Could the twinning of Edinburgh with Gaza, though to an extent symbolic, not at least recognise and begin to make amends for the role played by a son of the former in the plight of the latter? Potentially, it could mean much more than mere gesture, however. It would promote cultural and commercial ties, certainly, but it could also provide practical assistance to a people under siege.

Unbelievably, the initiative has not received backing from those who you might expect it to. Neither Edinburgh Action for Palestine nor the Scottish Palestine Solidarity Campaign have lent it support - doubtless the shades of sectarianism and egotism that often plague progressive movements. But the support of pro-Palestine Scottish politicians too has yet to venture beyond mere rhetoric.

At least part of the psychology behind these jitters among politicians and activists almost certainly lies with the fact that Gaza is currently governed by Hamas. Another consideration is the fear of being labelled anti-Semitic, given the current ludicrous claims about the British Labour Party. Fortunately, ordinary people still have a voice and can still make a difference. They can take three minutes of their time to add their names to our petition.

If you agree, please sign the petition at www.tinyurl.com/gazatwinregister. Note that it is only open to Edinburgh citizens.

Joe Spailpeen
Edinburgh

CP of Africa

I agree with Michael Roberts that the global proletariat is continuing to grow (‘Global and national inequalities’, October 17). This is clearly shown in Africa, where the working class - both industrial workers and those in ‘service’ industries - has never been larger in human history. Trotsky’s famous theory of ‘combined and uneven development’ applies to Africa. To some extent there are similarities between Africa today and pre-revolutionary Russia.

What is needed is a Communist Party of Africa (because of the advanced nature of the economy in South Africa, the South African Communist Party will play a major role in such a development).
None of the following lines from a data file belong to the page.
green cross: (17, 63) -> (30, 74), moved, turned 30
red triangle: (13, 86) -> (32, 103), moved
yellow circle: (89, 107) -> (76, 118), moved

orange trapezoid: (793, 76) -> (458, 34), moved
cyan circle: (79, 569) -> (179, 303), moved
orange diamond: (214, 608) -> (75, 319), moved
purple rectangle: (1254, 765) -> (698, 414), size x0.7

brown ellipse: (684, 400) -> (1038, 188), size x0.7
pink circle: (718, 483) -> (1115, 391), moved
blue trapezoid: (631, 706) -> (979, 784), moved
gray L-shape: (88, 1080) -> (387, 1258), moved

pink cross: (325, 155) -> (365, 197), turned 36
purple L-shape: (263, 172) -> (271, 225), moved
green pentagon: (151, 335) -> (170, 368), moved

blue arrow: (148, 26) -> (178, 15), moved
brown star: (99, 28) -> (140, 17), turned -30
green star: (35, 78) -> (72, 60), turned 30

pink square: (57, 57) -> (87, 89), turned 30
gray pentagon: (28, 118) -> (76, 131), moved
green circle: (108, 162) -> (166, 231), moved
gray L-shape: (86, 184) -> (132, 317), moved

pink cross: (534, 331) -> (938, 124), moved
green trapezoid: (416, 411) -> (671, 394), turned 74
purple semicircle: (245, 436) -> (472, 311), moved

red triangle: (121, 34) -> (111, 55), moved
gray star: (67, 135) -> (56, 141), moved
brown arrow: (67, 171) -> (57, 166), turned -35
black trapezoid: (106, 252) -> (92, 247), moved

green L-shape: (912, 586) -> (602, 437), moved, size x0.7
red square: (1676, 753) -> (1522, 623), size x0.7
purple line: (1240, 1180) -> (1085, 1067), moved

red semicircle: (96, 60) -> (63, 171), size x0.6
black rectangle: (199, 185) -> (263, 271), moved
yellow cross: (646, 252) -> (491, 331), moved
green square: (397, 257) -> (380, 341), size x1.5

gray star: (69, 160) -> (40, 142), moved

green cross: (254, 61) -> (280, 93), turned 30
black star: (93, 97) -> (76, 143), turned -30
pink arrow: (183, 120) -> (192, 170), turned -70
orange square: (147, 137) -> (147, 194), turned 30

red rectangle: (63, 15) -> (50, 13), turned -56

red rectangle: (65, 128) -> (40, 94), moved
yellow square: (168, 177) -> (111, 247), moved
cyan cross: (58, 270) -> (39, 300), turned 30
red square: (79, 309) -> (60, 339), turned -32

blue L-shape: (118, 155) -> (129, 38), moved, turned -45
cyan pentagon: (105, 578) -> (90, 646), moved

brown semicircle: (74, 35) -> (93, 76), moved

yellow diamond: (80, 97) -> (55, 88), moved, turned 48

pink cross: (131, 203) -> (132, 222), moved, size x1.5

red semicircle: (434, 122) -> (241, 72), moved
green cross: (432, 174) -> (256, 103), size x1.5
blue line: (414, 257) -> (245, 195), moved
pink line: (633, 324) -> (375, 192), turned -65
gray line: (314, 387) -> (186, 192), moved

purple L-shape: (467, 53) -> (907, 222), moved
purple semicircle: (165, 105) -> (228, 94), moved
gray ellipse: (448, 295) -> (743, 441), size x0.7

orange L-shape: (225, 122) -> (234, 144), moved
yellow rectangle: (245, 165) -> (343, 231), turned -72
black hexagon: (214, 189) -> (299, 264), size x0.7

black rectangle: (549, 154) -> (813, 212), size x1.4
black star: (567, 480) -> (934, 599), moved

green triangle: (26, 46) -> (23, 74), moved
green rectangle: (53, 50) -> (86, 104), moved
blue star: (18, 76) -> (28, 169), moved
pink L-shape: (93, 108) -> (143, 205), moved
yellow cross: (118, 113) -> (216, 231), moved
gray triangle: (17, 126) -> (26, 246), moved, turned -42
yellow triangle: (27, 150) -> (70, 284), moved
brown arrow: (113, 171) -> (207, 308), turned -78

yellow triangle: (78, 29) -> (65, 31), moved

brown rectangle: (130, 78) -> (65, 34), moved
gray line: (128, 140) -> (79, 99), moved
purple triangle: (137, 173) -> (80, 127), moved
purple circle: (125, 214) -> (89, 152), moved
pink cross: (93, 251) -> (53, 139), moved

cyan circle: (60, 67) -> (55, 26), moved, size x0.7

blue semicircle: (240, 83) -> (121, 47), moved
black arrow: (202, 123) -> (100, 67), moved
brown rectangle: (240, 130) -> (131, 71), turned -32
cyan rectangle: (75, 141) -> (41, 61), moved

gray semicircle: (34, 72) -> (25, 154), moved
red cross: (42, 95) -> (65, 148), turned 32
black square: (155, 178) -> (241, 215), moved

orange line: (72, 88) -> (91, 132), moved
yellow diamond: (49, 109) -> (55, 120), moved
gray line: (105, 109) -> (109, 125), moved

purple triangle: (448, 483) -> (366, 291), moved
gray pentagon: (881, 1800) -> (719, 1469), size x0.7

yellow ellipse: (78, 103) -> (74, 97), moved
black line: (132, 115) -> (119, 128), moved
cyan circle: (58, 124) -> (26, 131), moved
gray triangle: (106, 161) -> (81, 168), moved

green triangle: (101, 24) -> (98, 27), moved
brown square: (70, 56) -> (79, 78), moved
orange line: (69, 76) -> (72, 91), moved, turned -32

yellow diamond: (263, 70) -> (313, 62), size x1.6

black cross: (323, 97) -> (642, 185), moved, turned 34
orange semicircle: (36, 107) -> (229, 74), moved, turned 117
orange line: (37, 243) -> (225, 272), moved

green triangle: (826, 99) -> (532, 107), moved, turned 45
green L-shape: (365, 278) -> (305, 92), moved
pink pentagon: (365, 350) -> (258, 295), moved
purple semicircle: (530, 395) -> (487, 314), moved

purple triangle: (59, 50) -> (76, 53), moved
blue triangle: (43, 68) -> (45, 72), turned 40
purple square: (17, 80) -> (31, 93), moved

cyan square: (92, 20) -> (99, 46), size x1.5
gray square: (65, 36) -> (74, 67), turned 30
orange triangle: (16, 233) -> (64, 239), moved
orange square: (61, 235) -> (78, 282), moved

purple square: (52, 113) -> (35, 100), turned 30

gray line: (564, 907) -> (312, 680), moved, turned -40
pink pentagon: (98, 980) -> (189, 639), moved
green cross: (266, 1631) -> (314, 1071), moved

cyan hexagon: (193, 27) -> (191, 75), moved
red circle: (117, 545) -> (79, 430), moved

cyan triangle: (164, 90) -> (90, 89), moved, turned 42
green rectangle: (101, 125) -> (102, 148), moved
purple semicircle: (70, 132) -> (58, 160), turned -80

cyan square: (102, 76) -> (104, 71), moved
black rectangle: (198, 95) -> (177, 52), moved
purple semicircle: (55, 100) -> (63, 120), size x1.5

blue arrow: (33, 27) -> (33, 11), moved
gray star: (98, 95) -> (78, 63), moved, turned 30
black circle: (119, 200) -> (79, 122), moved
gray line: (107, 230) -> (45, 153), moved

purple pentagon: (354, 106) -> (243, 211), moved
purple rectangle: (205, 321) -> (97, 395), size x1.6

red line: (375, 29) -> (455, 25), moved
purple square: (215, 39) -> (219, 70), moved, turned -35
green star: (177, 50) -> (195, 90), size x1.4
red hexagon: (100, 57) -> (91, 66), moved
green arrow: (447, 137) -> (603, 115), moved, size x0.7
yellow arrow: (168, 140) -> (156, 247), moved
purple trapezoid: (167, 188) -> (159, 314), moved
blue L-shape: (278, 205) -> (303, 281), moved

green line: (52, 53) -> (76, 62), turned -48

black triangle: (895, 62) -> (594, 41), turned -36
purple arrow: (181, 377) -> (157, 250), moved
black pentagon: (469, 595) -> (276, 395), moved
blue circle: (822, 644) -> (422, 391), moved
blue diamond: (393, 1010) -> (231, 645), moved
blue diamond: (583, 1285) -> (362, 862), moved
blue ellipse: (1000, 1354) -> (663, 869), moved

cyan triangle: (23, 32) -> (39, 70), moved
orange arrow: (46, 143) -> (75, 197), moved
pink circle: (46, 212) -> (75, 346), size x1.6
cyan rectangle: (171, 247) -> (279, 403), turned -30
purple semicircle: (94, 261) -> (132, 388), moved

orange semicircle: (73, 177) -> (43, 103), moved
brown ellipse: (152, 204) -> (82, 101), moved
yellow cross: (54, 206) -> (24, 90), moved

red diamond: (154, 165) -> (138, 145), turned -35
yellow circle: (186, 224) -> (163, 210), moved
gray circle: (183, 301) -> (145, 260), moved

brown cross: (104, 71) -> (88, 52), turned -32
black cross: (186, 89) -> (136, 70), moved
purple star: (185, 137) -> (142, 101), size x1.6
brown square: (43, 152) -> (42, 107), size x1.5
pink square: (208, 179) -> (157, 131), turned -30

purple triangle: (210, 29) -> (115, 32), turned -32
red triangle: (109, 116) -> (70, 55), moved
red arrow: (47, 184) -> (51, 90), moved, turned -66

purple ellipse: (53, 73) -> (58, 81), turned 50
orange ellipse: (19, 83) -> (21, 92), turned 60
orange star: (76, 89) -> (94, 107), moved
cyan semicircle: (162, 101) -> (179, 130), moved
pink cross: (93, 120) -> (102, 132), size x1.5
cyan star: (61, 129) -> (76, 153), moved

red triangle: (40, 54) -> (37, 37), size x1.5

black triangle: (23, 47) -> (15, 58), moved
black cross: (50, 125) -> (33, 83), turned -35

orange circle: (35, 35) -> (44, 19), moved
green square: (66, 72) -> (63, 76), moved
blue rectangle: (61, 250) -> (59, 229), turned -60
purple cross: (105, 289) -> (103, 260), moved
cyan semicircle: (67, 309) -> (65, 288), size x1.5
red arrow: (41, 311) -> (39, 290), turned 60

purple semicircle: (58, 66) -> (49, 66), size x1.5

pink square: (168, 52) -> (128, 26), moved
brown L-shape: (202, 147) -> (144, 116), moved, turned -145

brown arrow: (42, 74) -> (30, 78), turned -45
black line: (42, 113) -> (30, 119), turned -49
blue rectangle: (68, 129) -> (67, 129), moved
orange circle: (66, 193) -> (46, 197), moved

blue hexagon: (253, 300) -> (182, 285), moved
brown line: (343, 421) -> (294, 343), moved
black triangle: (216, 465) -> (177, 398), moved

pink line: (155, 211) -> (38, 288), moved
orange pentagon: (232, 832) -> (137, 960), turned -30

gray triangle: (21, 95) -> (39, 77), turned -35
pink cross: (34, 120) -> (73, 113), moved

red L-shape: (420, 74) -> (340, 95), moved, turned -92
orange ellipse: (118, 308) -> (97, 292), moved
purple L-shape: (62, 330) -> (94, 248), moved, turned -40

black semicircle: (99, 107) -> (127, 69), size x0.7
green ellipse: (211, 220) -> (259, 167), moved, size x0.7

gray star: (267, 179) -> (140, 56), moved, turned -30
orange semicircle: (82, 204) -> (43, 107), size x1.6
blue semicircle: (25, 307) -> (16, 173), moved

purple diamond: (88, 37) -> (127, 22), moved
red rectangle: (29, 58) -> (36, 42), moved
The population of Africa is predicted to double by 2050 and quadruple by the year 2100, making the possibility of a socialist revolution in Africa more likely. At the same time, Nigeria will have a population of 300 million by 2050, making it the sixth biggest country in the world by population. The working class in Nigeria, that of alongside South Africa, will be the key to the African revolution.

In Africa, from what I can make out, the international revolutionary left only has small groups in South Africa, Nigeria, Zimbabwe and Egypt - the latter being a bridge between the African revolution and the revolution in the Middle East. The International Marxist Tendency has a few members in South Africa and a section in Nigeria - Workers Alternative. The Committee for a Workers’ International has sections in Nigeria (Socialist Party of Nigeria) and in South Africa (Workers and Socialist Party - Wasp). The British Socialist Workers Party’s International Socialist Tendency has a small group in Egypt (Revolutionary Socialists) and a small group in Zimbabwe (International Socialist Organisation).

However, in my opinion, the key to the African revolution is for Marxists to carry out systematic work within the South African Communist Party, which has more than 180,000 members. As the Weekly Worker has pointed out, the SACP needs to break from the African National Congress and stand its own candidates in elections to all levels of government in South Africa.

Whilst I’m not a fan of Martin Jacques (former Eurocommunist editor of the now defunct Marxism Today magazine), Spiked Online and the Academy of Ideas, I do agree with them that Africa needs more capitalist development. The Chinese bureaucracy is playing a positive role in Africa. In return for the supply of raw materials, China is helping many countries in Africa with the development of public services, especially infrastructure in the form of roads and ports. The isolationist policies of the Trump administration in the USA gives China a golden opportunity to spread its influence across Africa. China’s activity in Africa will lead to the further development of capitalism in that continent and its gravedigger, the African proletariat.